### [What to produce]
Starting with the line containing "veroordelingen in Nederland" and going on through the line containing "plaatsvinden.", return the lines of the data below exactly, and only those.

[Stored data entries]
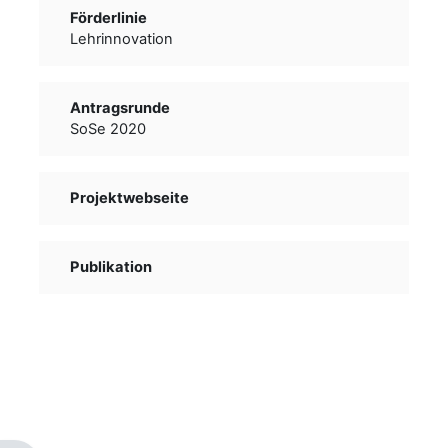
Förderlinie
Lehrinnovation
Antragsrunde
SoSe 2020
Projektwebseite
Publikation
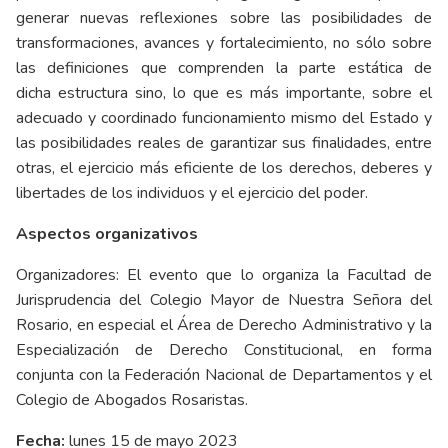
generar nuevas reflexiones sobre las posibilidades de
transformaciones, avances y fortalecimiento, no sólo sobre
las definiciones que comprenden la parte estática de
dicha estructura sino, lo que es más importante, sobre el
adecuado y coordinado funcionamiento mismo del Estado y
las posibilidades reales de garantizar sus finalidades, entre
otras, el ejercicio más eficiente de los derechos, deberes y
libertades de los individuos y el ejercicio del poder.
Aspectos organizativos
Organizadores: El evento que lo organiza la Facultad de
Jurisprudencia del Colegio Mayor de Nuestra Señora del
Rosario, en especial el Área de Derecho Administrativo y la
Especialización de Derecho Constitucional, en forma
conjunta con la Federación Nacional de Departamentos y el
Colegio de Abogados Rosaristas.
Fecha:
lunes 15 de mayo 2023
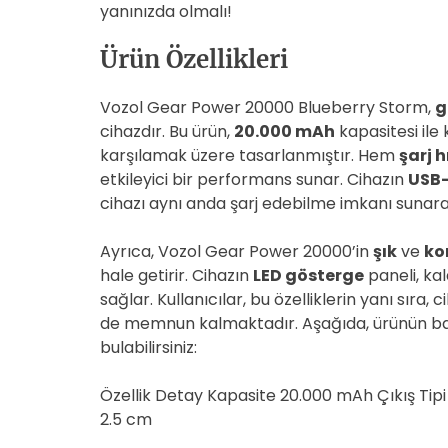
yanınızda olmalı!
Ürün Özellikleri
Vozol Gear Power 20000 Blueberry Storm,
g
cihazdır. Bu ürün,
20.000 mAh
kapasitesi ile k
karşılamak üzere tasarlanmıştır. Hem
şarj h
etkileyici bir performans sunar. Cihazın
USB
cihazı aynı anda şarj edebilme imkanı sunara
Ayrıca, Vozol Gear Power 20000’in
şık
ve
ko
hale getirir. Cihazın
LED gösterge
paneli, kal
sağlar. Kullanıcılar, bu özelliklerin yanı sıra, 
de memnun kalmaktadır. Aşağıda, ürünün bazı 
bulabilirsiniz:
Özellik Detay Kapasite 20.000 mAh Çıkış Tipi
2.5 cm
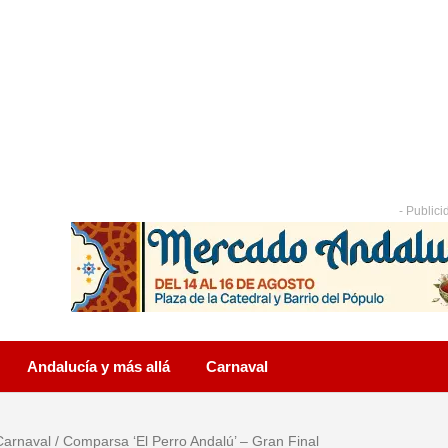
- Publici
Andalucía y más allá
Carnaval
Carnaval
/
Comparsa ‘El Perro Andalú’ – Gran Final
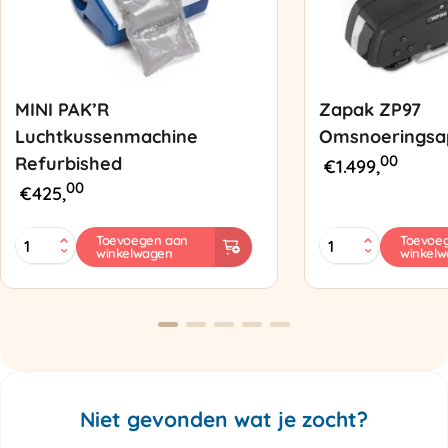
MINI PAK’R
Zapak ZP97
Luchtkussenmachine
Omsnoeringsa
00
Refurbished
€
1.499,
00
€
425,
MINI
Zapak
Toevoegen aan
Toevoe
winkelwagen
winkel
PAK'R
ZP97
Luchtkussenmachine
Omsnoeringsapp
Refurbished
aantal
aantal
Niet gevonden wat je zocht?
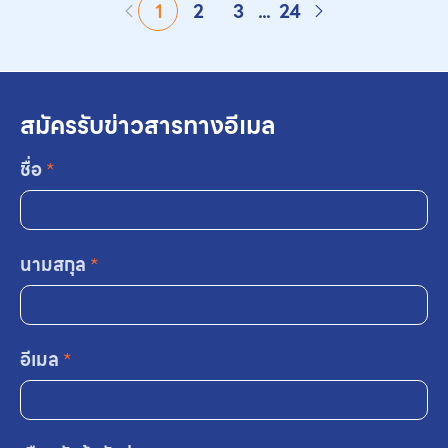
1
2
3
...
24
สมัครรับข่าวสารทางอีเมล
ชื่อ
*
นามสกุล
*
อีเมล
*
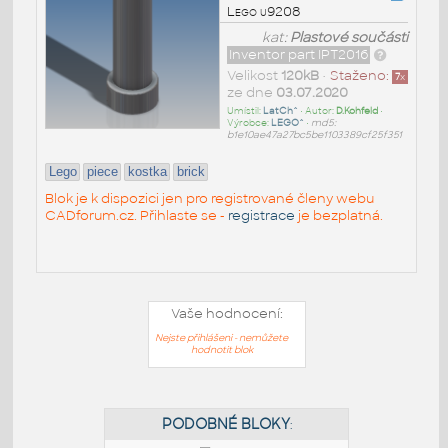
Lego u9208
kat:
Plastové součásti
Inventor part IPT2016
Velikost
120kB
•
Staženo:
7
x
ze dne
03.07.2020
Umístil:
LatCh^
• Autor:
D.Kohfeld
•
Výrobce:
LEGO^
•
md5:
b1e10ae47a27bc5be1103389cf25f351
Lego
piece
kostka
brick
Blok je k dispozici jen pro registrované členy webu
CADforum.cz. Přihlaste se -
registrace
je bezplatná.
Vaše hodnocení:
Nejste přihlášeni - nemůžete
hodnotit blok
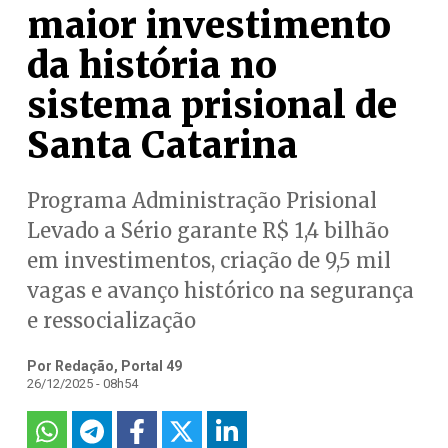
maior investimento
da história no
sistema prisional de
Santa Catarina
Programa Administração Prisional
Levado a Sério garante R$ 1,4 bilhão
em investimentos, criação de 9,5 mil
vagas e avanço histórico na segurança
e ressocialização
Por Redação, Portal 49
26/12/2025 - 08h54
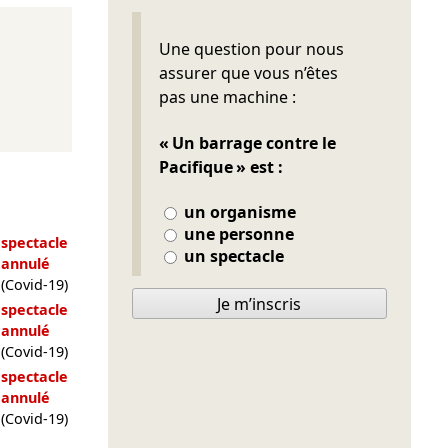
Ne pas remplir
Une question pour nous
assurer que vous n’êtes
pas une machine :
« Un barrage contre le
Pacifique » est :
un organisme
une personne
spectacle
un spectacle
annulé
(Covid-19)
Je m’inscris
spectacle
annulé
(Covid-19)
spectacle
annulé
(Covid-19)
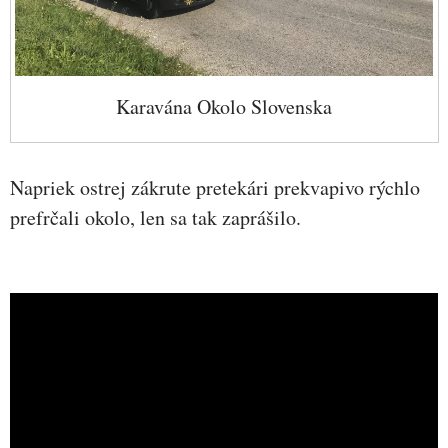
Karavána Okolo Slovenska
Napriek ostrej zákrute pretekári prekvapivo rýchlo
prefrčali okolo, len sa tak zaprášilo.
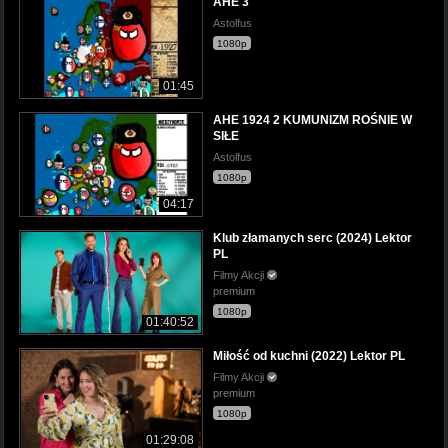
AHE 3
Astolfus
1080p
01:45
AHE 1924 2 KUMUNIZM ROŚNIE W
SIŁE
Astolfus
1080p
04:17
Klub złamanych serc (2024) Lektor
PL
Filmy Akcji
premium
1080p
01:40:52
Miłość od kuchni (2022) Lektor PL
Filmy Akcji
premium
1080p
01:29:08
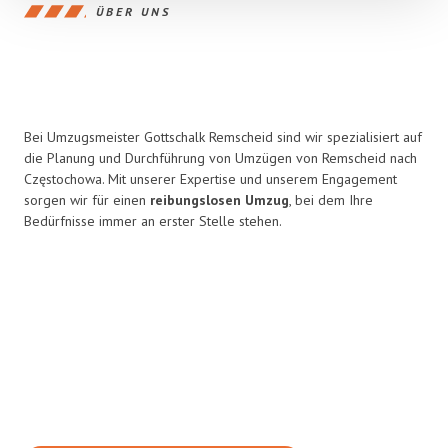
ÜBER UNS
Bei Umzugsmeister Gottschalk Remscheid sind wir spezialisiert auf
die Planung und Durchführung von Umzügen von Remscheid nach
Częstochowa. Mit unserer Expertise und unserem Engagement
sorgen wir für einen
reibungslosen Umzug
, bei dem Ihre
Bedürfnisse immer an erster Stelle stehen.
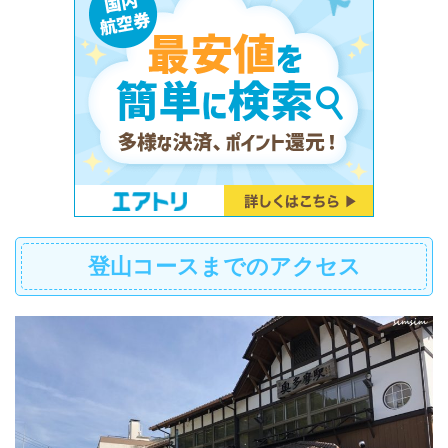
登山コースまでのアクセス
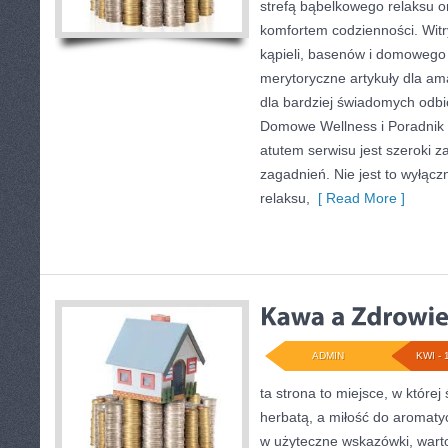
strefą bąbelkowego relaksu 
komfortem codzienności. Witr
kąpieli, basenów i domowego
merytoryczne artykuły dla am
dla bardziej świadomych odb
Domowe Wellness i Poradnik
atutem serwisu jest szeroki 
zagadnień. Nie jest to wyłączn
relaksu,
[ Read More ]
ADMIN
KWI - 
ta strona to miejsce, w której
herbatą, a miłość do aromaty
w użyteczne wskazówki, wartoś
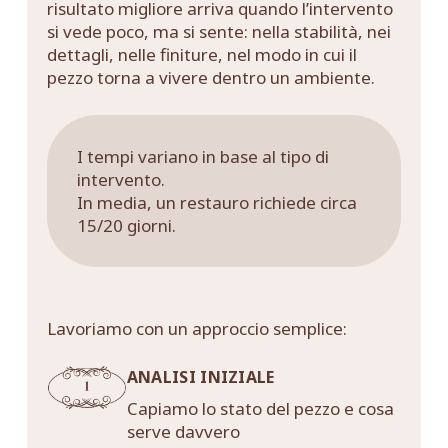
risultato migliore arriva quando l’intervento
si vede poco, ma si sente: nella stabilità, nei
dettagli, nelle finiture, nel modo in cui il
pezzo torna a vivere dentro un ambiente.
I tempi variano in base al tipo di
intervento.
In media, un restauro richiede circa
15/20 giorni.
Lavoriamo con un approccio semplice:
ANALISI INIZIALE
Capiamo lo stato del pezzo e cosa
serve davvero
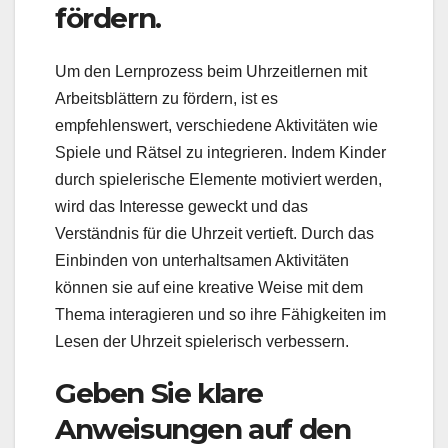
fördern.
Um den Lernprozess beim Uhrzeitlernen mit
Arbeitsblättern zu fördern, ist es
empfehlenswert, verschiedene Aktivitäten wie
Spiele und Rätsel zu integrieren. Indem Kinder
durch spielerische Elemente motiviert werden,
wird das Interesse geweckt und das
Verständnis für die Uhrzeit vertieft. Durch das
Einbinden von unterhaltsamen Aktivitäten
können sie auf eine kreative Weise mit dem
Thema interagieren und so ihre Fähigkeiten im
Lesen der Uhrzeit spielerisch verbessern.
Geben Sie klare
Anweisungen auf den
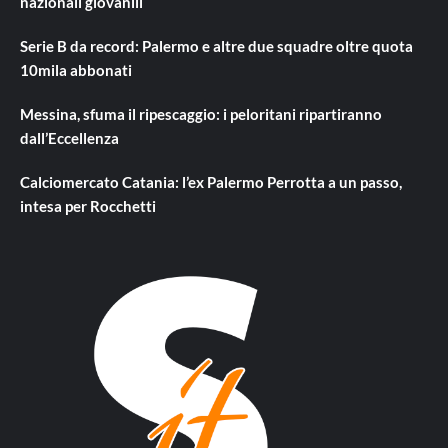
nazionali giovanili
Serie B da record: Palermo e altre due squadre oltre quota
10mila abbonati
Messina, sfuma il ripescaggio: i peloritani ripartiranno
dall’Eccellenza
Calciomercato Catania: l’ex Palermo Perrotta a un passo,
intesa per Rocchetti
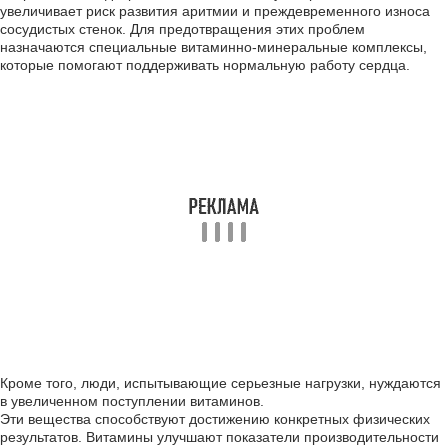
увеличивает риск развития аритмии и преждевременного износа
сосудистых стенок. Для предотвращения этих проблем
назначаются специальные витаминно-минеральные комплексы,
которые помогают поддерживать нормальную работу сердца.
Кроме того, люди, испытывающие серьезные нагрузки, нуждаются
в увеличенном поступлении витаминов.
Эти вещества способствуют достижению конкретных физических
результатов. Витамины улучшают показатели производительности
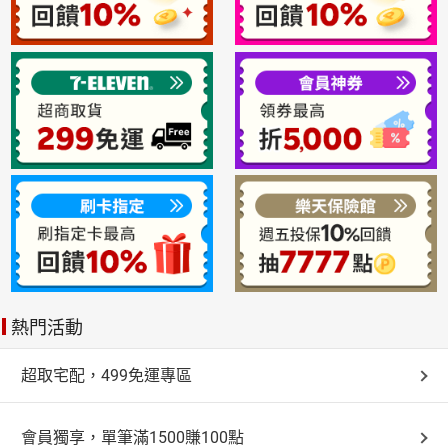
熱門活動
超取宅配，499免運專區
會員獨享，單筆滿1500賺100點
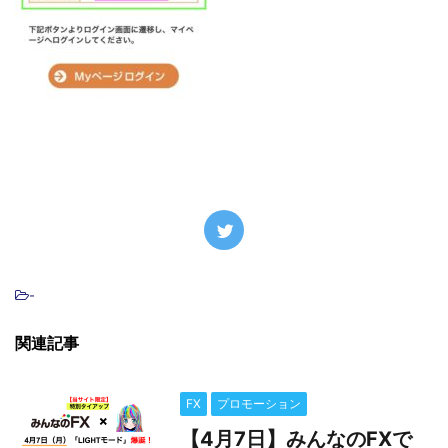
-
関連記事
FX
プロモーション
【4月7日】みんなのFXで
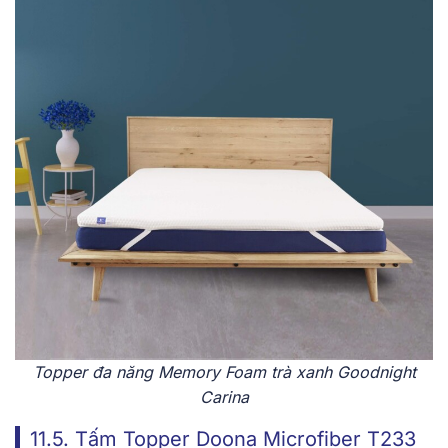
Topper đa năng Memory Foam trà xanh Goodnight
Carina
11.5. Tấm Topper Doona Microfiber T233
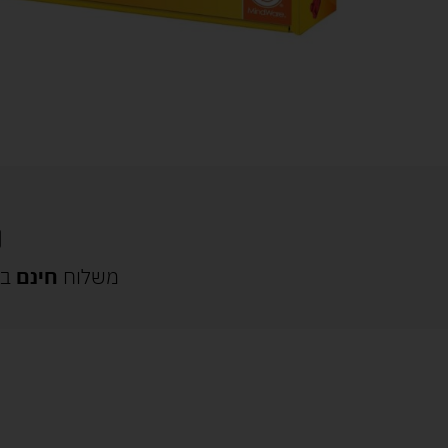
משלוח
חינם
בק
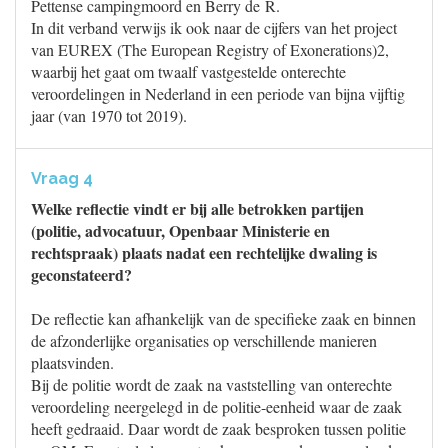
Pettense campingmoord en Berry de R.
In dit verband verwijs ik ook naar de cijfers van het project
van EUREX (The European Registry of Exonerations)2,
waarbij het gaat om twaalf vastgestelde onterechte
veroordelingen in Nederland in een periode van bijna vijftig
jaar (van 1970 tot 2019).
Vraag 4
Welke reflectie vindt er bij alle betrokken partijen
(politie, advocatuur, Openbaar Ministerie en
rechtspraak) plaats nadat een rechtelijke dwaling is
geconstateerd?
De reflectie kan afhankelijk van de specifieke zaak en binnen
de afzonderlijke organisaties op verschillende manieren
plaatsvinden.
Bij de politie wordt de zaak na vaststelling van onterechte
veroordeling neergelegd in de politie-eenheid waar de zaak
heeft gedraaid. Daar wordt de zaak besproken tussen politie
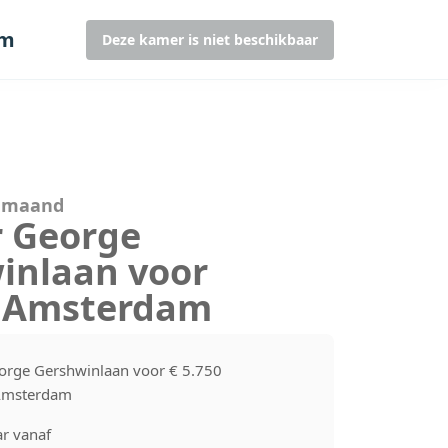
am
Deze kamer is niet beschikbaar
r maand
r George
inlaan voor
0 Amsterdam
orge Gershwinlaan voor € 5.750
Amsterdam
r vanaf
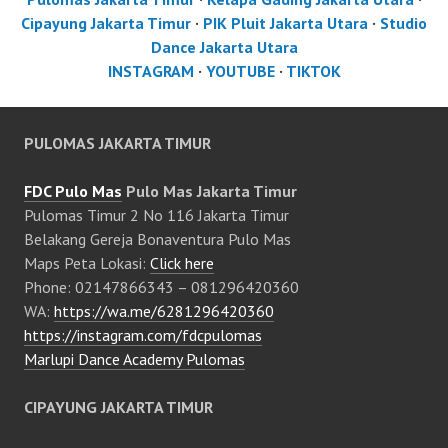
Cipayung Jakarta Timur
·
PIK Pluit Jakarta Utara
·
Studio
Dance Jakarta Utara
INSTAGRAM
·
YOUTUBE
·
TIKTOK
PULOMAS JAKARTA TIMUR
FDC Pulo Mas
Pulo Mas Jakarta Timur
Pulomas Timur 2 No 116 Jakarta Timur
Belakang Gereja Bonaventura Pulo Mas
Maps Peta Lokasi:
Click here
Phone: 02147866343 – 081296420360
WA:
https://wa.me/6281296420360
https://instagram.com/fdcpulomas
Marlupi Dance Academy Pulomas
CIPAYUNG JAKARTA TIMUR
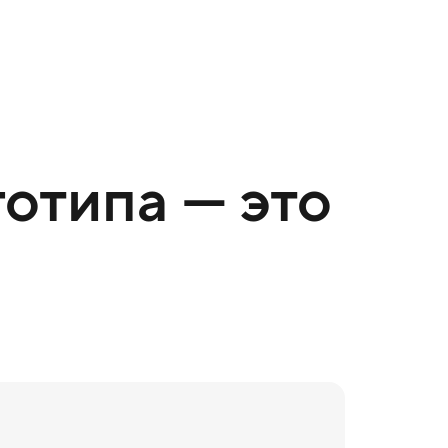
отипа — это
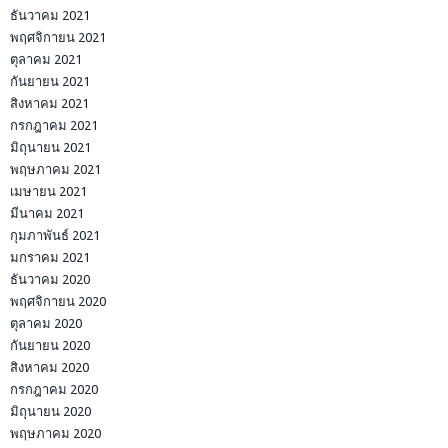
ธันวาคม 2021
พฤศจิกายน 2021
ตุลาคม 2021
กันยายน 2021
สิงหาคม 2021
กรกฎาคม 2021
มิถุนายน 2021
พฤษภาคม 2021
เมษายน 2021
มีนาคม 2021
กุมภาพันธ์ 2021
มกราคม 2021
ธันวาคม 2020
พฤศจิกายน 2020
ตุลาคม 2020
กันยายน 2020
สิงหาคม 2020
กรกฎาคม 2020
มิถุนายน 2020
พฤษภาคม 2020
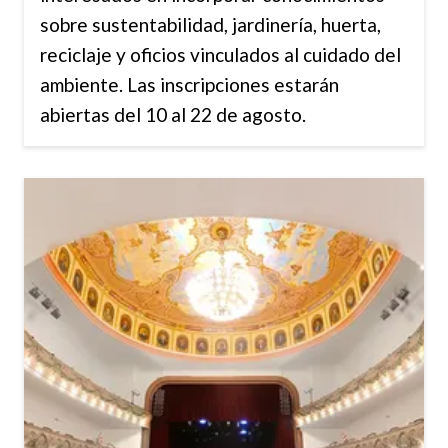
sobre sustentabilidad, jardinería, huerta,
reciclaje y oficios vinculados al cuidado del
ambiente. Las inscripciones estarán
abiertas del 10 al 22 de agosto.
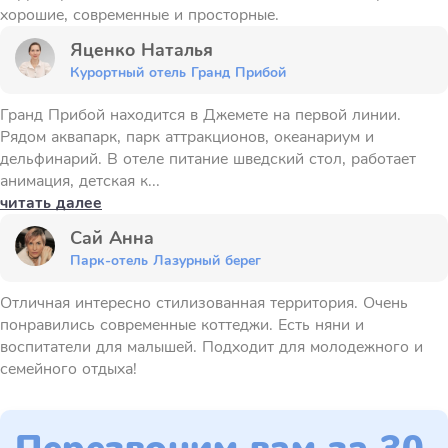
хорошие, современные и просторные.
Яценко Наталья
Курортный отель Гранд Прибой
Гранд Прибой находится в Джемете на первой линии.
Рядом аквапарк, парк аттракционов, океанариум и
дельфинарий. В отеле питание шведский стол, работает
анимация, детская к...
читать далее
Сай Анна
Парк-отель Лазурный берег
Отличная интересно стилизованная территория. Очень
понравились современные коттеджи. Есть няни и
воспитатели для малышей. Подходит для молодежного и
семейного отдыха!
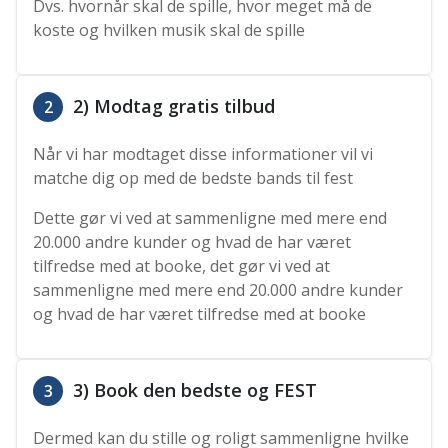
Dvs. hvornår skal de spille, hvor meget må de
koste og hvilken musik skal de spille
2) Modtag gratis tilbud
2
Når vi har modtaget disse informationer vil vi
matche dig op med de bedste bands til fest
Dette gør vi ved at sammenligne med mere end
20.000 andre kunder og hvad de har været
tilfredse med at booke, det gør vi ved at
sammenligne med mere end 20.000 andre kunder
og hvad de har været tilfredse med at booke
3) Book den bedste og FEST
3
Dermed kan du stille og roligt sammenligne hvilke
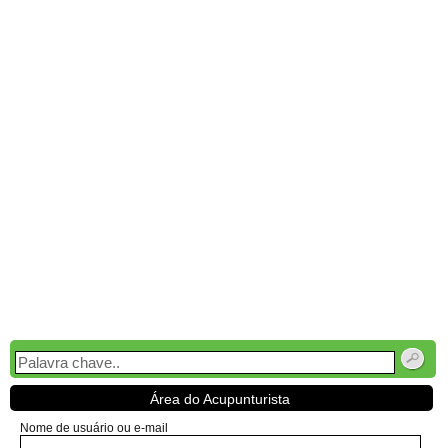
Área do Acupunturista
Nome de usuário ou e-mail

### [Expected output]
veroordelingen in Nederland in een periode van bijna vijftig
jaar (van 1970 tot 2019).
Vraag 4
Welke reflectie vindt er bij alle betrokken partijen
(politie, advocatuur, Openbaar Ministerie en
rechtspraak) plaats nadat een rechtelijke dwaling is
geconstateerd?
De reflectie kan afhankelijk van de specifieke zaak en binnen
de afzonderlijke organisaties op verschillende manieren
plaatsvinden.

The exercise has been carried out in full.